*YOUR GOAL*:
Only a slice of the listing below is wanted. Retype the lines from the one containing "Bloomingdale, Burr Ridge, Carol" through the one containing "Israel agreed to", exactly, both ends included.

*EXCERPTED RECORDS*:
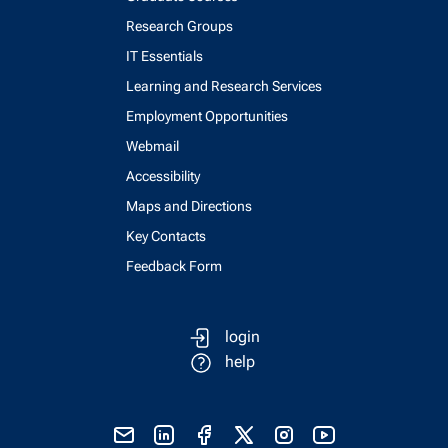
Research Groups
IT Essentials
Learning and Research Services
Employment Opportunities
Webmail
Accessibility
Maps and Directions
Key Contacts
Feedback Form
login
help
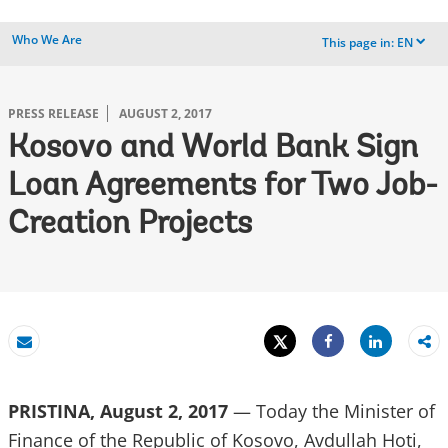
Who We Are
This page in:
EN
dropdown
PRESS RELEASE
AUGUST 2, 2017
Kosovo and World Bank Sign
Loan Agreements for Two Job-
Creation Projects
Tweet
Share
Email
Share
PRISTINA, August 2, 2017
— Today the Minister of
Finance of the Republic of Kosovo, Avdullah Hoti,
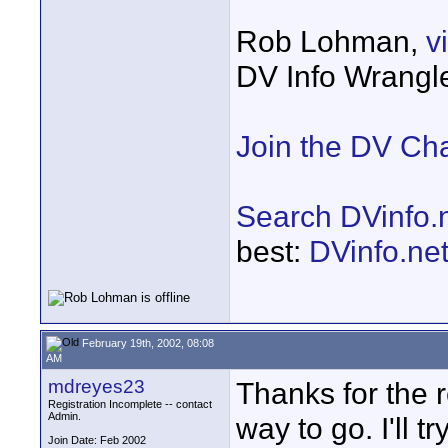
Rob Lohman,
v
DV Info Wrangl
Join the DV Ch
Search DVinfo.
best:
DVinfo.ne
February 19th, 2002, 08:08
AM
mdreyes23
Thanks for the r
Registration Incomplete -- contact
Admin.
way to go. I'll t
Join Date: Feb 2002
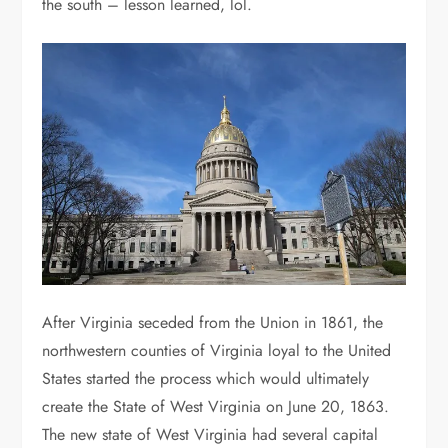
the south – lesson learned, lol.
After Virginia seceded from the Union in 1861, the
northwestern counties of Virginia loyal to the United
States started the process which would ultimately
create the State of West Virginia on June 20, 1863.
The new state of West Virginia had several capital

--

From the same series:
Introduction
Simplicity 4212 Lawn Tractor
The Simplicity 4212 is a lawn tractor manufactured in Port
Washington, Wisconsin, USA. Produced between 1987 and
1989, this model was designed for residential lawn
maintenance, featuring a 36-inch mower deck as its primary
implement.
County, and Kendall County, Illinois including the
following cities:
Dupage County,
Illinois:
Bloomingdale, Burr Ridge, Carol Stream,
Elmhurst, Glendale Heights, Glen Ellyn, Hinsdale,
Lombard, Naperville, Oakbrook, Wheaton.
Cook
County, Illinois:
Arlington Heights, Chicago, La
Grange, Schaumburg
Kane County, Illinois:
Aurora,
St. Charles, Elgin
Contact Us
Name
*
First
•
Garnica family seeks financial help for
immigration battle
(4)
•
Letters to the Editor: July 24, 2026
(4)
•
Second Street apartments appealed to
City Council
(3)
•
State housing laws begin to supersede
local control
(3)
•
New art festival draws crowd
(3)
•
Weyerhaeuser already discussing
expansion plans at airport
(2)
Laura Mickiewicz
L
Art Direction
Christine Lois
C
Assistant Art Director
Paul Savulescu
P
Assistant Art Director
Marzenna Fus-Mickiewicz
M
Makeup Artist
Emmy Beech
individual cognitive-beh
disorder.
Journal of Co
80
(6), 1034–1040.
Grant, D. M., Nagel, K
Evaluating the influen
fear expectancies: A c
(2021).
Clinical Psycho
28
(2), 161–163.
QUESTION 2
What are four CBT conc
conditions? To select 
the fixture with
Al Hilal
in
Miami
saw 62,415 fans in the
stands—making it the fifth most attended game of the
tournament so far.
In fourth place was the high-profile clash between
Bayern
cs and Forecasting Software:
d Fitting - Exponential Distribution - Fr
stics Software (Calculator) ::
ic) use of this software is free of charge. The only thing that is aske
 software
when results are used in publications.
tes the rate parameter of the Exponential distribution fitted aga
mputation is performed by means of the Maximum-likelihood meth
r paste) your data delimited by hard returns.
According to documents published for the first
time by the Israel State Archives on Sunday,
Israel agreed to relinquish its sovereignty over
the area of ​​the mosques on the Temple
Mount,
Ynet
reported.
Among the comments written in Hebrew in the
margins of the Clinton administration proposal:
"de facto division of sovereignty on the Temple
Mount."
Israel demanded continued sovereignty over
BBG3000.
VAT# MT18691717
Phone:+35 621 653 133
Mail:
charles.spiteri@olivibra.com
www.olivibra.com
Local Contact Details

*TASK RESULT*:
Bloomingdale, Burr Ridge, Carol Stream,
Elmhurst, Glendale Heights, Glen Ellyn, Hinsdale,
Lombard, Naperville, Oakbrook, Wheaton.
Cook
County, Illinois:
Arlington Heights, Chicago, La
Grange, Schaumburg
Kane County, Illinois:
Aurora,
St. Charles, Elgin
Contact Us
Name
*
First
•
Garnica family seeks financial help for
immigration battle
(4)
•
Letters to the Editor: July 24, 2026
(4)
•
Second Street apartments appealed to
City Council
(3)
•
State housing laws begin to supersede
local control
(3)
•
New art festival draws crowd
(3)
•
Weyerhaeuser already discussing
expansion plans at airport
(2)
Laura Mickiewicz
L
Art Direction
Christine Lois
C
Assistant Art Director
Paul Savulescu
P
Assistant Art Director
Marzenna Fus-Mickiewicz
M
Makeup Artist
Emmy Beech
individual cognitive-beh
disorder.
Journal of Co
80
(6), 1034–1040.
Grant, D. M., Nagel, K
Evaluating the influen
fear expectancies: A c
(2021).
Clinical Psycho
28
(2), 161–163.
QUESTION 2
What are four CBT conc
conditions? To select 
the fixture with
Al Hilal
in
Miami
saw 62,415 fans in the
stands—making it the fifth most attended game of the
tournament so far.
In fourth place was the high-profile clash between
Bayern
cs and Forecasting Software:
d Fitting - Exponential Distribution - Fr
stics Software (Calculator) ::
ic) use of this software is free of charge. The only thing that is aske
 software
when results are used in publications.
tes the rate parameter of the Exponential distribution fitted aga
mputation is performed by means of the Maximum-likelihood meth
r paste) your data delimited by hard returns.
According to documents published for the first
time by the Israel State Archives on Sunday,
Israel agreed to relinquish its sovereignty over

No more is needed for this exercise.